Project aims to teach soft skills
MARIETTA — Once known as “soft skills,” they are now in hard demand among employers.
The abilities to effectively communicate, solve problems, adapt to changing situations, take responsibility for decisions and actions, think critically and have concern for fellow humans now are right up there with English, math, social studies and history as parts of education considered essential by employers and post-secondary schools.
The six characteristics make up the primary goals of Portrait of a Graduate, a project led by Building Bridges to Careers and supported by public schools in Washington County, businesses and community agencies, from which about 40 representatives including a panel comprised from Dimex, Solvay, Memorial Health System, Moran Construction and Marietta College met last Thursday to discuss the next steps in the Portraits project.
“Our purpose is to move from Portrait to practice,” BB2C executive director Tasha Werry told the group. “This Portrait is the culmination of a whole series of meetings, from March to June, involving input from about 300 people, several months of conversations among the school districts, the career center, Washington State Community College, Marietta College. We’ve gone through this process – now what are we going to do?”
Panel members said their firms have development programs in place for employees who want to move into higher paying positions with greater skills and more responsibility, but they need some basic material to work with in the people they hire.

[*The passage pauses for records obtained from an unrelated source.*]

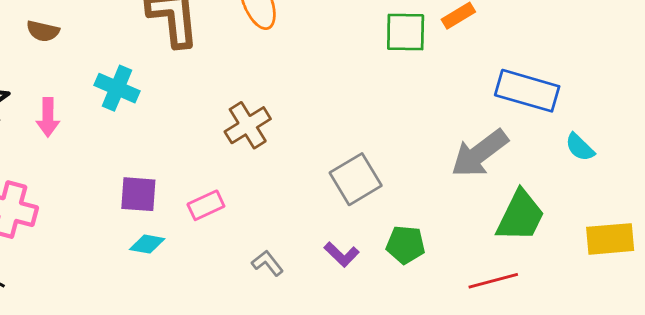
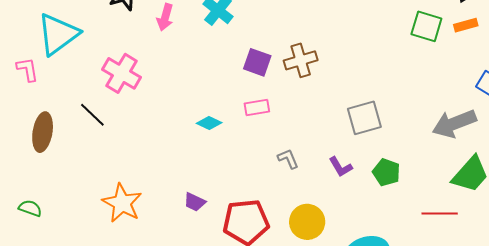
purple square: (138, 194) -> (257, 62), moved

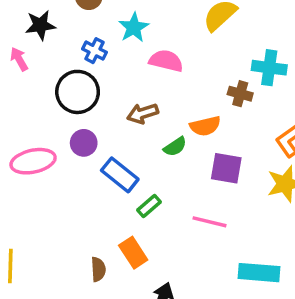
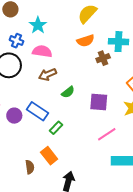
pink semicircle: (166, 61) -> (42, 51), moved
brown cross: (240, 94) -> (103, 58), turned -32
orange semicircle: (205, 126) -> (86, 41), moved
purple circle: (84, 143) -> (14, 116), moved
pink line: (210, 222) -> (107, 134), moved, turned -42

“Yes, we have those programs (addressing the Portraits characteristics), but I wish we didn’t have to,” said Wally Kandel of Solvay Specialty Polymers. “We had to develop these things because people didn’t possess those skills coming in. Compared to the people we hired 15 years ago, they might have better computer skills, but not communications and critical thinking.”
Jeff Knowlton from Dimex agreed.
“People seeking jobs with us at least need to be able to communicate at the interview. We do offer programs for our manufacturing workers, we pay for the skill and they make more money and become more valuable for us, but they really need to be critical thinkers and good communicators when we get them,” he said.
The meeting broke up into small groups after the panel presentation, discussing ways in which the Portrait characteristics are manifested in students, ways that schools and communities can help students build the competencies, and the next steps to be taken to move the Portraits characteristics into action.
Ideas could be heard brewing at the tables.
“I give them a packet of these directions, but I can’t make them use, things like how to talk to people, how to dress,” Career Center graduation pathway specialist Shari Elfine said.
“How do we teach this? How do we test for it?” a teacher in another group said.
The groups delivered their conclusions to Werry after a 20-minute discussion. Abby Motter, a teacher from Fort Frye, said it would be helpful to begin incorporating the language of the Portraits characteristics into school life.
“Our group talked about students being coachable or trainable, giving them feedback based on the vocabulary of the Portrait, like, ‘You demonstrated critical thinking when you did that,'” she said. “And those are lessons that could come from people other than employers or teachers. Some students, for example, would respond better if they heard it from a coach.”
Andy Kuhn, executive director of the Southeastern Ohio Port Authority, pushed a similar point.
“The Portrait indicators, these are critical in kids, it gives them an opportunity to show things like, ‘This is how I demonstrated adaptability today,’ start that early and keep it going through the grades, make it a common language in the community,” he said.
Werry said the findings from the meeting will be compiled and examined for more concrete recommendations to come in a couple of months. The Portraits project here will continue its consultation with Battelle for Children, the national group that created the Portraits concept, she said.